By the Places We Go team
The Sapphire Coast in southern NSW has an incredibly fitting name. The stunning coastline along this stretch is blessed with sapphire waters, which sparkle in the sunshine and invite adventures aplenty.
Iconic beach towns line this slice of coastal wilderness, and one of our favourites is Bermagui. A town of about 2000 residents, Bermagui steps above its shoe size in offering ample attractions, from spectacular beaches and water activities to food and wine experiences. It’s also highly regarded for its deep-sea game fishing.
Just a 10min drive from Bermagui is Wallaga Lake. It’s home to southern NSW’s largest lake and, like Bermagui, is overlooked by Gulaga (Mt Dromedary). Roughly 60 million years ago, Gulaga was an active volcano, and it holds significance for the local Yuin Indigenous Australians.
We based ourselves right on the shore of the lake at BIG4 Wallaga Lake Holiday Park, which sets itself apart from others for two reasons. One, its absolute lakefront location offers direct access to the water for fishing, boating, waterskiing, and so on. Two, the park has an on-site craft brewery.

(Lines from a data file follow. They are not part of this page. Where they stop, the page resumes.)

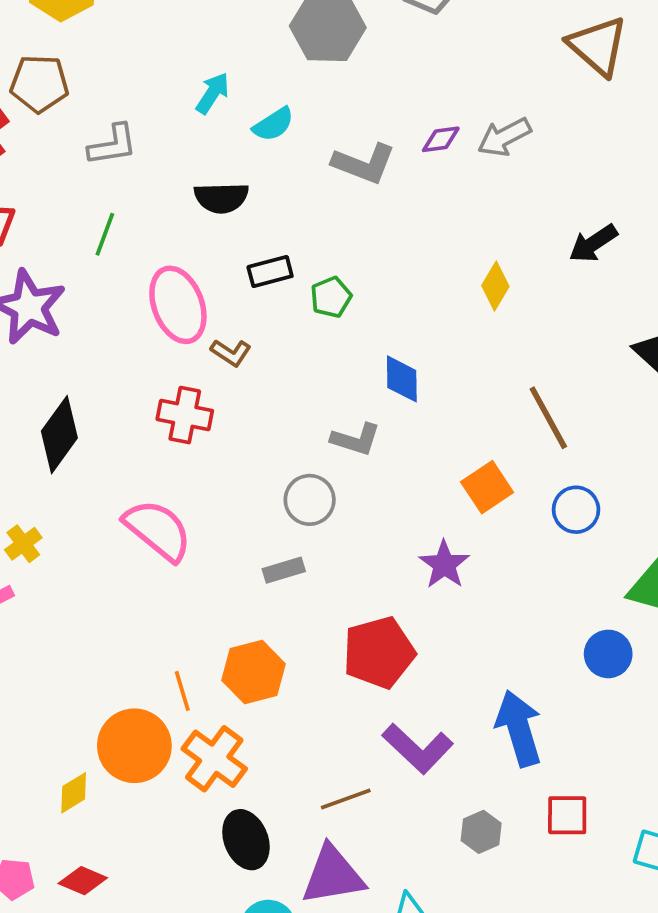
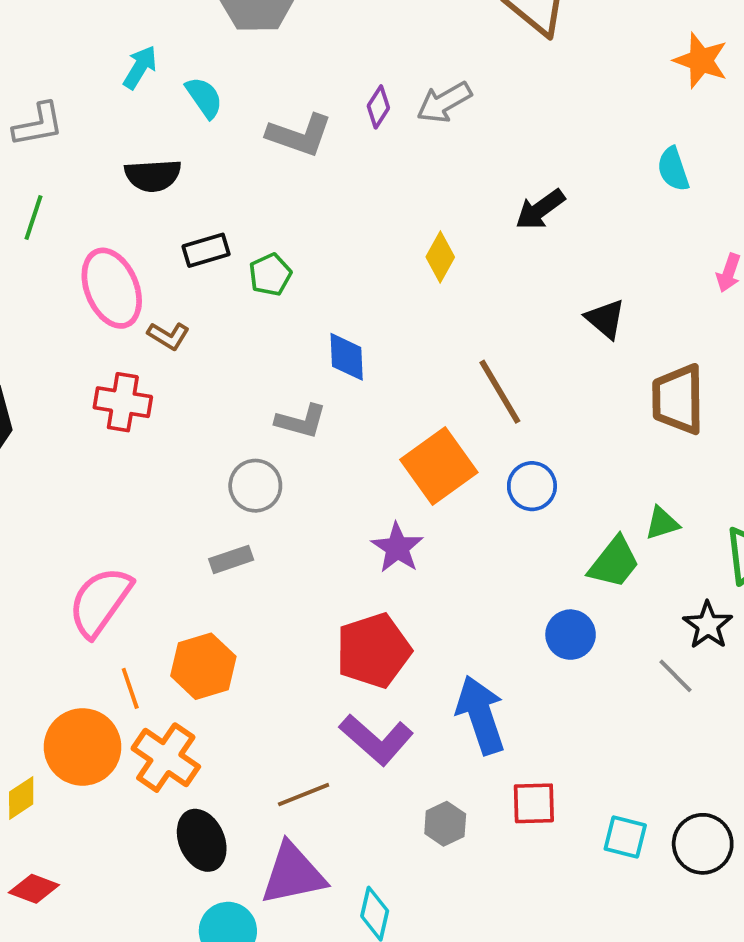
cyan semicircle: (273, 124) -> (204, 97), turned -90
purple diamond: (441, 139) -> (378, 107), turned -48
orange square: (487, 487) -> (439, 466), size x1.4
pink semicircle: (158, 530) -> (100, 602), moved, turned -92
red pentagon: (379, 652) -> (373, 651), moved

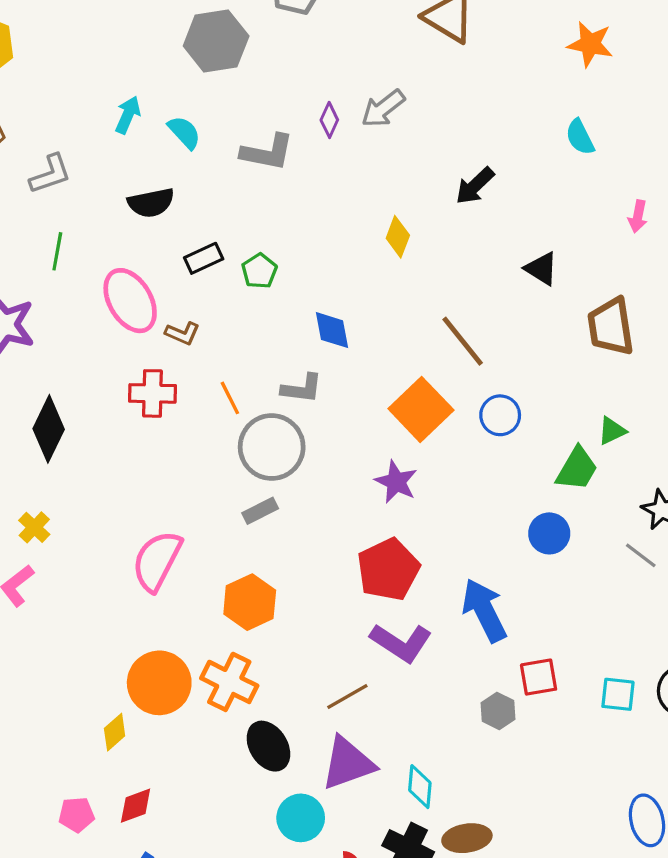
gray circle: (255, 486) -> (272, 447), size x1.5
orange line: (130, 688) -> (230, 398), moved
gray hexagon: (445, 824) -> (498, 711), moved
red diamond: (34, 889) -> (136, 806), turned -33

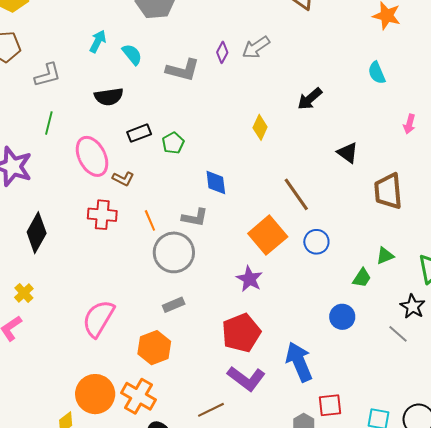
green trapezoid: (577, 469) -> (362, 278), size x0.7
gray rectangle: (260, 511) -> (174, 305), moved

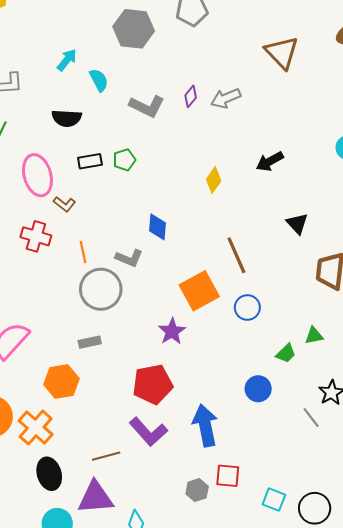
green pentagon: (173, 143) -> (124, 160), moved

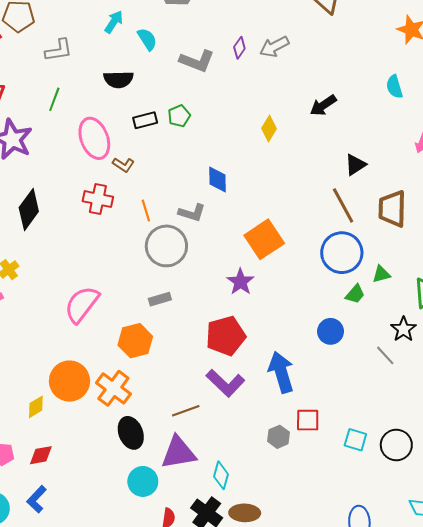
black triangle: (297, 224) -> (355, 165), turned 45
brown line: (236, 255) -> (343, 205), moved
blue circle: (247, 307) -> (342, 253), moved, size x1.6

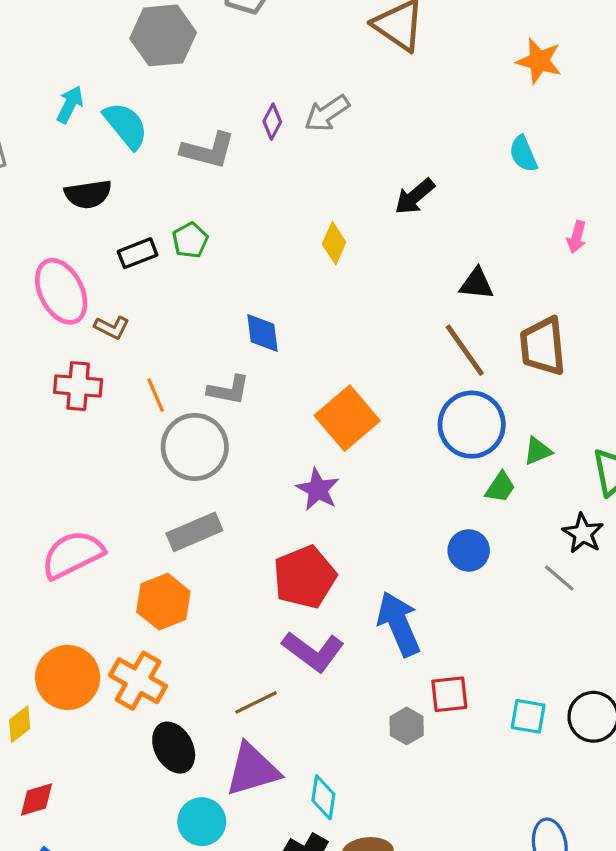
cyan semicircle: (147, 39) -> (126, 125), size x1.4
black triangle: (355, 165) -> (477, 284), turned 45
gray rectangle: (160, 299) -> (194, 532), size x1.5
pink semicircle: (82, 304) -> (73, 555), turned 33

That’s right, Camel Rock Brewery is located within the BIG4 park and is the passion of holiday park and brewery owner Steve. It is a place where both locals and park guests come together, enjoying craft brews, live music, happy hour, American barbecue-style food, and plenty of alfresco seating.
To Steve’s knowledge, this is likely one of the only holiday parks in the world to boast its very own brewery. But he is equally proud that it’s in a historic building, Allawah House, that he rescued from the land when he bought it and then refurbished.
Named for scenic Camel Rock beach that’s just a stone’s throw away – with iconic rock formations in the shape of a camel, of course – the brewery was full of people enjoying cold ales, live tunes, and the vibrant atmosphere when we visited.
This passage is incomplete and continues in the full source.